(WHAT IS EXPECTED): In the material below, count the lines with the word "Federal" and state that number only.

-- Opening Marker --

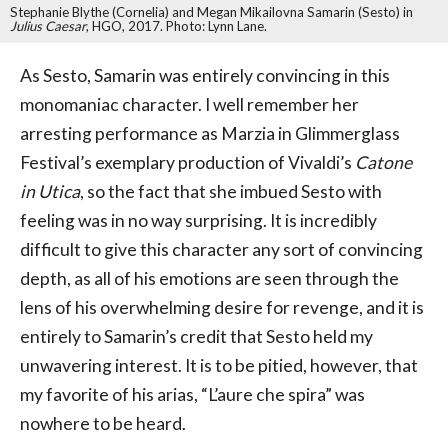
Stephanie Blythe (Cornelia) and Megan Mikailovna Samarin (Sesto) in
Julius Caesar
, HGO, 2017. Photo: Lynn Lane.
As Sesto, Samarin was entirely convincing in this
monomaniac character. I well remember her
arresting performance as Marzia in Glimmerglass
Festival’s exemplary production of Vivaldi’s
Catone
in Utica
, so the fact that she imbued Sesto with
feeling was in no way surprising. It is incredibly
difficult to give this character any sort of convincing
depth, as all of his emotions are seen through the
lens of his overwhelming desire for revenge, and it is
entirely to Samarin’s credit that Sesto held my
unwavering interest. It is to be pitied, however, that
my favorite of his arias, “L’aure che spira” was
nowhere to be heard.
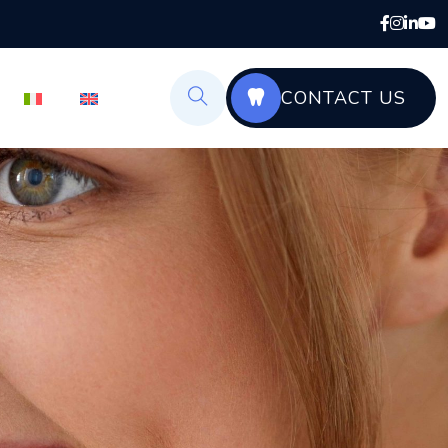
CONTACT US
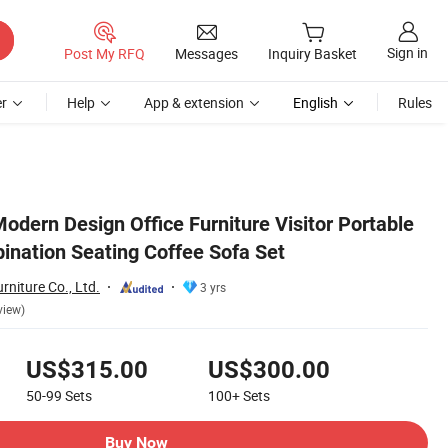
Sign in
Post My RFQ
Messages
Inquiry Basket
r
Help
App & extension
English
Rules
odern Design Office Furniture Visitor Portable
bination Seating Coffee Sofa Set
niture Co., Ltd.
3 yrs
view)
US$315.00
US$300.00
50-99
Sets
100+
Sets
Buy Now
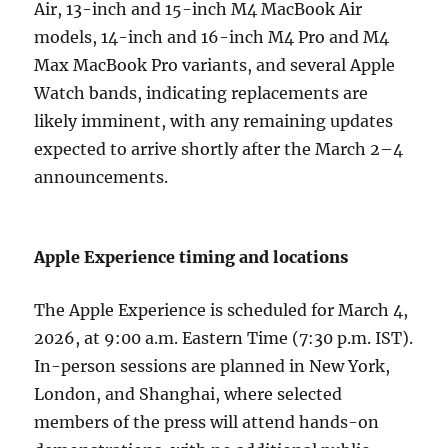
Air, 13-inch and 15-inch M4 MacBook Air
models, 14-inch and 16-inch M4 Pro and M4
Max MacBook Pro variants, and several Apple
Watch bands, indicating replacements are
likely imminent, with any remaining updates
expected to arrive shortly after the March 2–4
announcements.
Apple Experience timing and locations
The Apple Experience is scheduled for March 4,
2026, at 9:00 a.m. Eastern Time (7:30 p.m. IST).
In-person sessions are planned in New York,
London, and Shanghai, where selected
members of the press will attend hands-on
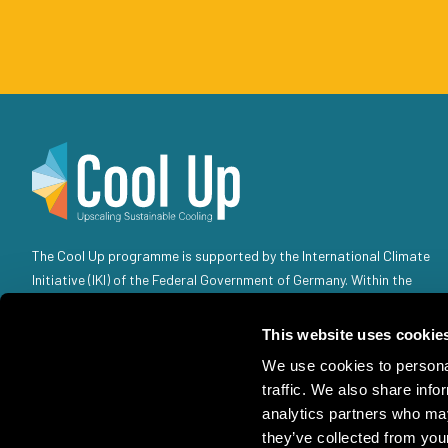
The Cool Up programme is supported by the International Climate
Initiative (IKI) of the Federal Government of Germany. Within the
Federal Government, the IKI is anchored in the Federal Ministry for
the Environment, Climate Action, Nature Conservation and Nuclear
This website uses cookie
Safety (BMUKN). Selected individual projects are also the
We use cookies to personal
responsibility of the Federal Foreign Office (AA).
traffic. We also share info
analytics partners who may
they’ve collected from your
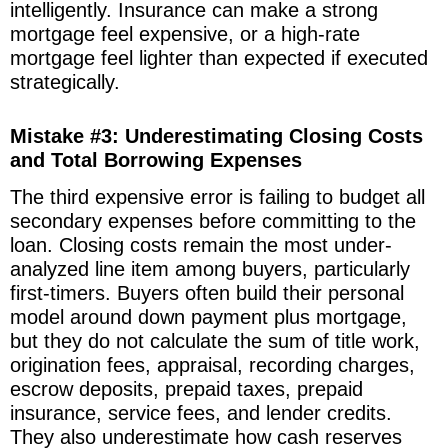
intelligently. Insurance can make a strong
mortgage feel expensive, or a high-rate
mortgage feel lighter than expected if executed
strategically.
Mistake #3: Underestimating Closing Costs
and Total Borrowing Expenses
The third expensive error is failing to budget all
secondary expenses before committing to the
loan. Closing costs remain the most under-
analyzed line item among buyers, particularly
first-timers. Buyers often build their personal
model around down payment plus mortgage,
but they do not calculate the sum of title work,
origination fees, appraisal, recording charges,
escrow deposits, prepaid taxes, prepaid
insurance, service fees, and lender credits.
They also underestimate how cash reserves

-- Closing Marker --

(ANSWER TO THIS TASK): 3